Problem requirements: On the basis of the records below, report how many lines contain the word "Refer". Nothing else should be given.

Information provided:
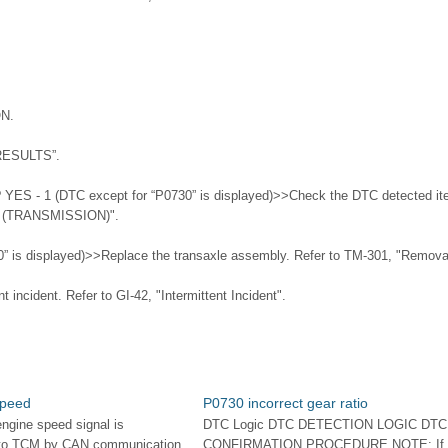
ON.
RESULTS”.
 YES - 1 (DTC except for “P0730” is displayed)>>Check the DTC detected it
n (TRANSMISSION)".
” is displayed)>>Replace the transaxle assembly. Refer to TM-301, "Removal 
 incident. Refer to GI-42, "Intermittent Incident".
speed
P0730 incorrect gear ratio
engine speed signal is
DTC Logic DTC DETECTION LOGIC DTC
 to TCM by CAN communication
CONFIRMATION PROCEDURE NOTE: If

Result of this exercise: 2